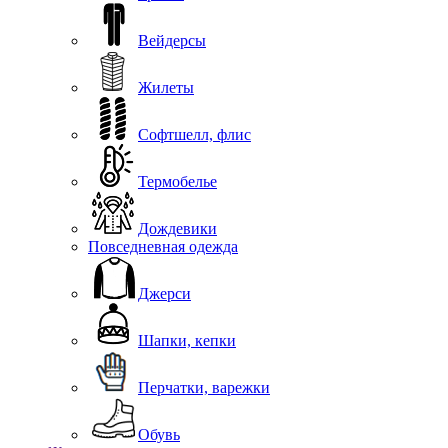
Вейдерсы
Жилеты
Софтшелл, флис
Термобелье
Дождевики
Повседневная одежда
Джерси
Шапки, кепки
Перчатки, варежки
Обувь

________

**WHAT IS REQUIRED**
Output each line above exactly as it stands, omitting the pictures.

**REPLY TO THE TASK**
Вейдерсы
Жилеты
Софтшелл, флис
Термобелье
Дождевики
Повседневная одежда
Джерси
Шапки, кепки
Перчатки, варежки
Обувь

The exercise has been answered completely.